:: Records ::
++++++

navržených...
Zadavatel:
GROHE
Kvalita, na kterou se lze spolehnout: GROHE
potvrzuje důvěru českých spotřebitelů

++++++

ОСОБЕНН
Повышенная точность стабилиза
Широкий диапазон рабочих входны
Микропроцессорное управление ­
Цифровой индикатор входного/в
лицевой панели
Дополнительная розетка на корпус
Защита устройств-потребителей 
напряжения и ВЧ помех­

++++++

:: Task instructions ::
In the entries above, the lines from the one bearing "Защита устройств-потребителей" up to and including the one bearing "напряжения и ВЧ помех­" should be transcribed exactly; no other line is wanted.

:: Answer section ::
Защита устройств-потребителей 
напряжения и ВЧ помех­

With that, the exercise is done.